138th Fires Brigade conducts newly implemented resiliency training

By Courtesy Story 133rd Mobile Public Affairs Detachment

Soldiers from the 138th Fires Brigade assembled at Fort Knox for two days and received specialized training in seven key areas, known as “resiliency training”.

Approximately 750 soldiers participated in the training, which is now an annual requirement. While most mandatory training soldiers receive is field-related soldiering skills, the new resiliency training is geared towards making today’s soldier a more well-rounded individual.

Soldiers received instruction on financial planning, employment and education opportunities and health awareness. Brigade leaders, including Sgt. 1st Class Scotty Turner, said the courses prepared senior non-commissioned officers for assisting and mentoring younger soldiers here on the home front even if the unit isn’t in a drilling status.

“Being a member of the National Guard is not just a part time duty, as we have come to recognize over the past several years,” he said. “We as leaders, have a full-time obligation to be readily available for the troops for any situation they may encounter, professionally or personally.”

The mandatory briefings were a welcomed change from the typical outdoors warrior and field artillery specific training soldiers in the 138th typically receive during a drill weekend.

According to 1st Battalion, 623rd Field Artillery Commander, Lt. Col. Jeffery Hughes, today’s soldier must not just be physically and mentally prepared for battle, but also personally and professionally responsible to his family and civilian employers.

“In today’s military our soldiers are dealing with issues that are so easily overlooked and often go unaddressed,” he said. “Current conflicts that our Armed Forces are facing, with deployments and the high tempo that we are sustaining, it takes its toll on our soldiers and their families.
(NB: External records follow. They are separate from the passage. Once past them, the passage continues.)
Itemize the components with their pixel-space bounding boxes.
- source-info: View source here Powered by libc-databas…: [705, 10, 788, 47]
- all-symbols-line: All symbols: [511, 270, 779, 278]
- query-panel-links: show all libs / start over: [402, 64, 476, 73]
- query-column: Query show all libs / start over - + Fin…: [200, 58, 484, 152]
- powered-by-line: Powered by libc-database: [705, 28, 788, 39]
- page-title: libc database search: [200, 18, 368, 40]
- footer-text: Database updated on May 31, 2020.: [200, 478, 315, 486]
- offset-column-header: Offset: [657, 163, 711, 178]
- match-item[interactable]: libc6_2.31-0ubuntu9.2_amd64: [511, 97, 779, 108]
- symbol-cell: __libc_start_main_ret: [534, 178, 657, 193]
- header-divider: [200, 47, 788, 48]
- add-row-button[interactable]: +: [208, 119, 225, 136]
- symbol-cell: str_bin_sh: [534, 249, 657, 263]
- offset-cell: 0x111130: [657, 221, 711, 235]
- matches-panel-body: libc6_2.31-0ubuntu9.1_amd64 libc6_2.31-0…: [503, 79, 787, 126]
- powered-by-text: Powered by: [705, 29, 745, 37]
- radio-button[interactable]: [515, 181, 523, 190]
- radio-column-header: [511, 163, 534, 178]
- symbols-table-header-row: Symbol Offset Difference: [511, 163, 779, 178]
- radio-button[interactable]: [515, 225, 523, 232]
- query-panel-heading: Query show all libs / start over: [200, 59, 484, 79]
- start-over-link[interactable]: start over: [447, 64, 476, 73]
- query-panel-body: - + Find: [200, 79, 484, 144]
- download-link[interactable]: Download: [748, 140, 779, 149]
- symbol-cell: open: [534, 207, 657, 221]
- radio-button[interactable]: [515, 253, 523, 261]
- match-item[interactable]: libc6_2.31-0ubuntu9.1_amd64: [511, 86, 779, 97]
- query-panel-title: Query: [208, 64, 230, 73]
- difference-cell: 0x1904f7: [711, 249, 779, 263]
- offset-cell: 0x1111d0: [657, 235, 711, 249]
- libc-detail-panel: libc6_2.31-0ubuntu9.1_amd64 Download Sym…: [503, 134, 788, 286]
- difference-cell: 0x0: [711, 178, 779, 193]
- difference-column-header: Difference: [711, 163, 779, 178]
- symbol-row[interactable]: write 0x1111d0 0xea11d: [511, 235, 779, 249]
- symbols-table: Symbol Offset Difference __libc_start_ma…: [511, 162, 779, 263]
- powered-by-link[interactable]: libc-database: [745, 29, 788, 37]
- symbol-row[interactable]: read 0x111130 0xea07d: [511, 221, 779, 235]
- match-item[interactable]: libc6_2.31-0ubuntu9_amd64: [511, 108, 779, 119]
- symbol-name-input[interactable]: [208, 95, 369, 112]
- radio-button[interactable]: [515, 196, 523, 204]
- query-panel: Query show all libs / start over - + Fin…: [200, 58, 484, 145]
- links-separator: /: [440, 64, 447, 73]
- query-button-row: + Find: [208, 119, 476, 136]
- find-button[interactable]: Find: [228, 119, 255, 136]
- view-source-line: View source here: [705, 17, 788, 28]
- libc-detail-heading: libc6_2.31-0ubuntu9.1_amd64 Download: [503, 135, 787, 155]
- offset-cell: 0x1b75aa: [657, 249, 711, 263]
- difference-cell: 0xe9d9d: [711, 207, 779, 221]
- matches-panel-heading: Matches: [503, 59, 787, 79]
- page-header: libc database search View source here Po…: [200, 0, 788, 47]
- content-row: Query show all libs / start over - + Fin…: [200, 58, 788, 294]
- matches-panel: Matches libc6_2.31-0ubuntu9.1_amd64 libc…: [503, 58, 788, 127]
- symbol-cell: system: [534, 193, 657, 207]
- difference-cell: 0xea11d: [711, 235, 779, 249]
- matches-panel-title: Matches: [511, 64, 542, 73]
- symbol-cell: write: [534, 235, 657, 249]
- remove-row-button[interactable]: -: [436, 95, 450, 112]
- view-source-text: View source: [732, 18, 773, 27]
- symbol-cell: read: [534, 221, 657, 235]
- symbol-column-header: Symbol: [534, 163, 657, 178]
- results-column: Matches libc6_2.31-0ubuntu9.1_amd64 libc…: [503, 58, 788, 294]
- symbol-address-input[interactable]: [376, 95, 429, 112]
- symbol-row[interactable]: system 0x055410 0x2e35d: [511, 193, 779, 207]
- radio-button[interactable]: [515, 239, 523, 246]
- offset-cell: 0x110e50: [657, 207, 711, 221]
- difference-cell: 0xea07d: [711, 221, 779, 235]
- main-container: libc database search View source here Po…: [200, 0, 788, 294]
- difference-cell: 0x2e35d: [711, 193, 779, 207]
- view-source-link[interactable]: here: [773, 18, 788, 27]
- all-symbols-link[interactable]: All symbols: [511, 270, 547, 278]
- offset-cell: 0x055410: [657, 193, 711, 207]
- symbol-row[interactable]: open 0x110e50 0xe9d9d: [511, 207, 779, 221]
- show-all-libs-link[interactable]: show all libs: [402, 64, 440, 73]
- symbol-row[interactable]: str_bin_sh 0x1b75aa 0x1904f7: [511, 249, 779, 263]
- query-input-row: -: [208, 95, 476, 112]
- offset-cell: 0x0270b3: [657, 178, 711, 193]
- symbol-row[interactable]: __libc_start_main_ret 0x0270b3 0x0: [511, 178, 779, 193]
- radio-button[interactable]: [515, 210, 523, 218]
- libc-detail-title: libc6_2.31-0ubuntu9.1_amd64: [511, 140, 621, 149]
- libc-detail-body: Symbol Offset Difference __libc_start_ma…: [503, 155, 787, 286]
“Families are a very vital part to the success of our organization, as well as employers and communities. This training provided some of the tools to strengthen those relationships, and keep us a resilient force,” he said.

Brig. Cmdr. Col. Rondal Turner agreed with Hughes, and said a resilient soldier is an asset to the unit, Family and the community.

“We covered the gamut from job training, financial assistance, health and fitness and soldier readiness,” he said. “All these things help make our soldiers competitive both in the civilian and military environments. That was my intent and from what my soldiers have reported back, they were well pleased with the training and information they received.”